■ EXERCISE PROMPT
Set down the entries below exactly, leaving out all images.

■ EXERCISE INPUTS
=== Section Start ===

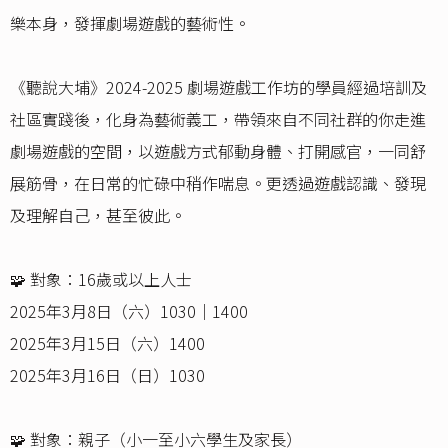
樂本身，發揮劇場遊戲的藝術性。
《聽說大埔》2024-2025 劇場遊戲工作坊的學員經過培訓及
社區實踐後，化身為藝術義工，帶領來自不同社群的你走進
劇場遊戲的空間，以遊戲方式郁動身體、打開感官，一同舒
展筋骨，在日常的忙碌中稍作喘息。更透過遊戲認識、發現
及理解自己，甚至彼此。
🧩 對象：16歲或以上人士
2025年3月8日（六）1030｜1400
2025年3月15日（六）1400
2025年3月16日（日）1030
🧩 對象：親子（小一至小六學生及家長）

=== Section End ===

■ WRITTEN SOLUTION
樂本身，發揮劇場遊戲的藝術性。
《聽說大埔》2024-2025 劇場遊戲工作坊的學員經過培訓及
社區實踐後，化身為藝術義工，帶領來自不同社群的你走進
劇場遊戲的空間，以遊戲方式郁動身體、打開感官，一同舒
展筋骨，在日常的忙碌中稍作喘息。更透過遊戲認識、發現
及理解自己，甚至彼此。
🧩 對象：16歲或以上人士
2025年3月8日（六）1030｜1400
2025年3月15日（六）1400
2025年3月16日（日）1030
🧩 對象：親子（小一至小六學生及家長）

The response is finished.